Revenue increased $0.6 million, or 4.5%, to $14.4 million in the first quarter from $13.8 million in the prior-year period on solid custom folding carton sales. The Company realized net income of $0.3 million, or $0.09 per diluted share, for the first quarter of 2013, an improvement from a net loss of $0.1 million, or $0.04 per diluted share, in the 2012 first quarter, reflecting leverage on higher sales and continued cost control.
Daniel G. Keane, President and CEO, commented, "We realized measurable growth in our core business, custom folding cartons, by capturing additional market share from existing customers.

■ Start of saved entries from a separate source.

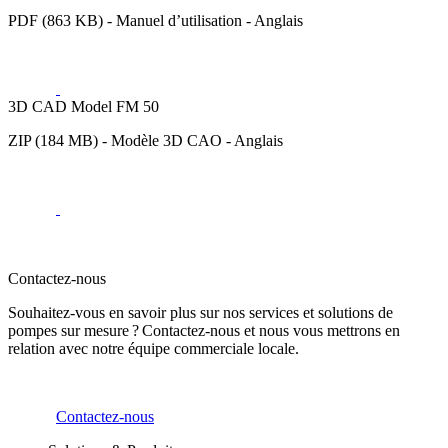
PDF (863 KB) - Manuel d’utilisation - Anglais
3D CAD Model FM 50
ZIP (184 MB) - Modèle 3D CAO - Anglais
Contactez-nous
Souhaitez-vous en savoir plus sur nos services et solutions de
pompes sur mesure ? Contactez-nous et nous vous mettrons en
relation avec notre équipe commerciale locale.
Contactez-nous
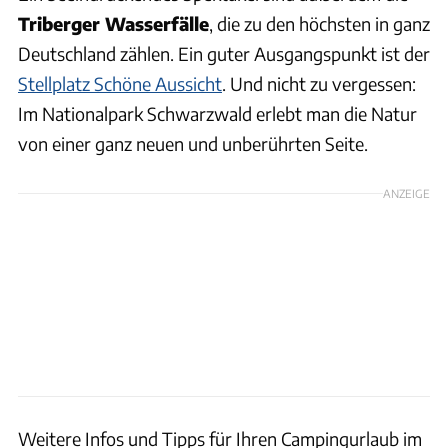
Triberger Wasserfälle
, die zu den höchsten in ganz
Deutschland zählen. Ein guter Ausgangspunkt ist der
Stellplatz Schöne Aussicht
. Und nicht zu vergessen:
Im Nationalpark Schwarzwald erlebt man die Natur
von einer ganz neuen und unberührten Seite.
ANZEIGE
Weitere Infos und Tipps für Ihren Campingurlaub im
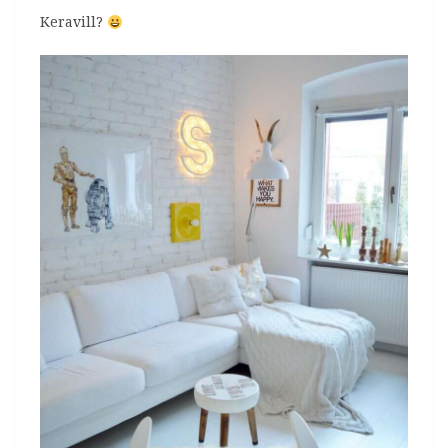
Keravill?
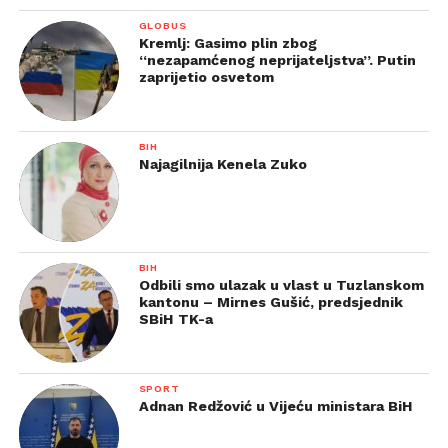
GLOBUS
Kremlj: Gasimo plin zbog
“nezapamćenog neprijateljstva”. Putin
zaprijetio osvetom
BIH
Najagilnija Kenela Zuko
BIH
Odbili smo ulazak u vlast u Tuzlanskom
kantonu – Mirnes Gušić, predsjednik
SBiH TK-a
SPORT
Adnan Redžović u Vijeću ministara BiH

We also achieved margin expansion and an improved bottom-line as a result of our efforts to improve the leverage within the business."Product Line Sales Review: Custom Folding Carton Growth Offsets Lower Stock Packaging and Personalized Print Sales
- Sales of custom folding cartons increased $0.8 million, or 7.6%, to $11.2 million from $10.4 million in the first quarter of 2012. The increase was primarily due to market share gains by capturing new product lines from several existing customers.
- Stock packaging sales were $2.6 million during the three months of 2013, a slight decrease from $2.7 million in the first quarter of 2012.
- First quarter personalized print sales were $0.6 million consistent with the prior-year period.